Ratcliffe-on-Soar power station Photo: Alan Murray-Rust CC BY-SA 2.0
By Joe Locker, Local Democracy Reporter
Farmland near Ratcliffe-on-Soar Power Station is being auctioned off by Nottingham City Council because it has become a “serious ongoing management risk”.
The land is being sold off as part of efforts to raise money as the authority continues to battle ‘critical’ financial problems.
The council had leased the land in Long Eaton, known as Trent Farm, to Cemex UK, a concrete supplier.
It had been used by the firm for gravel extraction, but the land has since been restored to a number of open water ponds.
“[The land] represents a serious on-going management risk to the property management team as they are now simply extensive areas of open water,” council delegated decision documents say.
“It is not possible to prevent people entering the site and the property management team and our insurance team have recommended the disposal of the liability now that the Cemex lease has expired and we are responsible for the property.”
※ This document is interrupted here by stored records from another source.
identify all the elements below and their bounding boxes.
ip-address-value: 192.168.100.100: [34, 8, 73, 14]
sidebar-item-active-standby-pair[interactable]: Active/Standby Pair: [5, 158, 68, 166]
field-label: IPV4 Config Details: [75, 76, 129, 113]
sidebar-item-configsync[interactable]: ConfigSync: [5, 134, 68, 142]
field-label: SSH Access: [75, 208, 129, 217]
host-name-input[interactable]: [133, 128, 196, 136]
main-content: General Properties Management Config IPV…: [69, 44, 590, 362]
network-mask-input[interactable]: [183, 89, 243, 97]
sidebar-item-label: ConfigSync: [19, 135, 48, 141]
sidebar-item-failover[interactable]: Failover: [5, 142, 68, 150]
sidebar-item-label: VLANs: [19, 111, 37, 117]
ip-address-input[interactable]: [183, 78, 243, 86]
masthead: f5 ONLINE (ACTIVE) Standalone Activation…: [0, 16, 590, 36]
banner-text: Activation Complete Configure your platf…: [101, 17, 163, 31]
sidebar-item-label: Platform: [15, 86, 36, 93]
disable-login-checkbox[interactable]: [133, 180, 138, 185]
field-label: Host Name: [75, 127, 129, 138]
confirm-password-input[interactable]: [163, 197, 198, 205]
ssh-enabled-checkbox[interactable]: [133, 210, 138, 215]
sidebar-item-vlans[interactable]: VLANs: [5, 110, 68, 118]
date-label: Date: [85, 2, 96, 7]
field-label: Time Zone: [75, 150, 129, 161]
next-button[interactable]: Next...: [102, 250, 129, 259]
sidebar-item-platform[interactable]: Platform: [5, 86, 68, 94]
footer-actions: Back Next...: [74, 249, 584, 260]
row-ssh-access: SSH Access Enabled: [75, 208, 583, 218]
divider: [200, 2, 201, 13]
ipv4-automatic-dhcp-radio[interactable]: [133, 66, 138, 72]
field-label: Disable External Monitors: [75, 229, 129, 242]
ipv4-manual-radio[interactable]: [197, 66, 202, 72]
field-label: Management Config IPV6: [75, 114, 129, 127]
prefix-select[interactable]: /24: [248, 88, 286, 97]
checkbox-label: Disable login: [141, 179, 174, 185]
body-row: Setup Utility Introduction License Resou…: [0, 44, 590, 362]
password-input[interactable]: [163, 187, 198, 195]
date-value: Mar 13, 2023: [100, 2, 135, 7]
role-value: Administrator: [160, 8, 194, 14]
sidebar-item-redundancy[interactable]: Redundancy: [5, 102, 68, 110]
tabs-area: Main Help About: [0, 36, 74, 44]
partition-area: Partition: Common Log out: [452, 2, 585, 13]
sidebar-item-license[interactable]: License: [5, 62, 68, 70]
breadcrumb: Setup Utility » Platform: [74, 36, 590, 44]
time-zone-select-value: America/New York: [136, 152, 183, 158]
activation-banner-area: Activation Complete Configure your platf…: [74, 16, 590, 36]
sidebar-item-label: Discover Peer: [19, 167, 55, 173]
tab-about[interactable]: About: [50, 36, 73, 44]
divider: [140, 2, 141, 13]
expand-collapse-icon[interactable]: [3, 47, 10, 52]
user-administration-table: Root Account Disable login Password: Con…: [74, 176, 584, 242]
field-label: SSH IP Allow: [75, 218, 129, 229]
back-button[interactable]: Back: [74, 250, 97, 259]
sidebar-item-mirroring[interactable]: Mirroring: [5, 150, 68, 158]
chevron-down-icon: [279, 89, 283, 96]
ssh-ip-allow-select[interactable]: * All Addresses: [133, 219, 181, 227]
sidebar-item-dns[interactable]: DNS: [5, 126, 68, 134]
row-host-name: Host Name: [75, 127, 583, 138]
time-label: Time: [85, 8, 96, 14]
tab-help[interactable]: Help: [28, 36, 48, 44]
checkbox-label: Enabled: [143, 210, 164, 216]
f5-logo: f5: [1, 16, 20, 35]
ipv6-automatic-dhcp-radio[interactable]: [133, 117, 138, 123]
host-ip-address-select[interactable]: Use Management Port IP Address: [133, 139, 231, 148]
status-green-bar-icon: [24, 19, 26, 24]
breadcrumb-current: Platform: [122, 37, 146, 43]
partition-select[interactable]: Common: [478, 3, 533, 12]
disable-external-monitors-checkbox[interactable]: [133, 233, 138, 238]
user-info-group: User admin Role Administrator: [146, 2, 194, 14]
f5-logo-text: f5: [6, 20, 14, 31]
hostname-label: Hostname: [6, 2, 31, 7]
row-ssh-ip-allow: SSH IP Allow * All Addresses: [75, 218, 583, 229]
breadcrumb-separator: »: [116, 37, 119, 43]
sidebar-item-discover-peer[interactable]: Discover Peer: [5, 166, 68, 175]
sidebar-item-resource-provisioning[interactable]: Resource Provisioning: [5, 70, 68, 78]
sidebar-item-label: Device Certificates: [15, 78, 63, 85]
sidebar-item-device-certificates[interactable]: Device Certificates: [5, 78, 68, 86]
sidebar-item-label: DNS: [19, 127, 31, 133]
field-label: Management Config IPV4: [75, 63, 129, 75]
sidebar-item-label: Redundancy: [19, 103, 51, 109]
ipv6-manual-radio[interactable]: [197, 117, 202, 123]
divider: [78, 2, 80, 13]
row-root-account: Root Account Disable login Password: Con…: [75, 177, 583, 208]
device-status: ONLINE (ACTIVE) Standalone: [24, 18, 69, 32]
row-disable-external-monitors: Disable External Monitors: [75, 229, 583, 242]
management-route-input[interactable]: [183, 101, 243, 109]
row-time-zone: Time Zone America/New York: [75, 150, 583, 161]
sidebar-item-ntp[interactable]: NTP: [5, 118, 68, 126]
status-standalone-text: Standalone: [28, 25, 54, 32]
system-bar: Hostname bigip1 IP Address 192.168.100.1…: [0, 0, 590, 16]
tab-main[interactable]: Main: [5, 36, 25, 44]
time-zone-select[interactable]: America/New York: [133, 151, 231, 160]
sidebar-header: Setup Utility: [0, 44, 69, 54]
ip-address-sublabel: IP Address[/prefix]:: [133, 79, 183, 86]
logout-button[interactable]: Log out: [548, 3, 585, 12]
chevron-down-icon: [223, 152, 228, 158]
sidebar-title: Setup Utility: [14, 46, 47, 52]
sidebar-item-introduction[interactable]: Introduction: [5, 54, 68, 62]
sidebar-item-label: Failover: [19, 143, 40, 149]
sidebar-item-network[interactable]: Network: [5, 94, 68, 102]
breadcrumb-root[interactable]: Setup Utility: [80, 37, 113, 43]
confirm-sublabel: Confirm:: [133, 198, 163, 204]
Around 44 acres has already been auctioned off by the council in December last year. The land was sold for £300,000.
The two remaining plots will now be put up for auction by the authority.
In a bid to reduce its overall debt the council has been selling off any land or property it deems ‘surplus’ as part of a voluntary debt reduction policy, adopted shortly after the collapse of Robin Hood Energy.
The need to sell off property then “significantly increased” following the declaration of effective bankruptcy in November 2023.
A Section 114 notice was issued because the council could not set a balanced budget, and it had to ask the Government for special permission to use money from asset sales to fund day-to-day costs.
Money from asset sales is now being used to ‘pay back’ up to £65m in Exceptional Financial Support (EFS), granted by the Government to help the council set a balanced budget in 2023/24 and 2024/25.
Further Exceptional Financial Support is expected to be needed so the council can set a balanced budget over the next two years.
The council’s budget gap for the year beginning April 2025 still sits at around £23.4m, and there is an overall cumulative budget gap over the next four years of £56.8m.
To help tackle the ongoing financial problems, the authority has a target to sell £141.4m-worth of property assets between 2024 and 2028.
Some of this property includes farms and farmland purchased a number of years ago.
The farms it owns are “legacy ownerships”, and date back before the current unitary organisation was formed in 1998.
“We have no involvement in the day-to-day operation of the farms, we are the landlord to whom the farmers pay rent, as with any other commercially let asset,” a council spokesperson previously said.
“A significant number of farms have been sold off already and as part of an ongoing structured review of all our commercial properties, we will be considering which assets it is appropriate for the council to dispose of in the future.”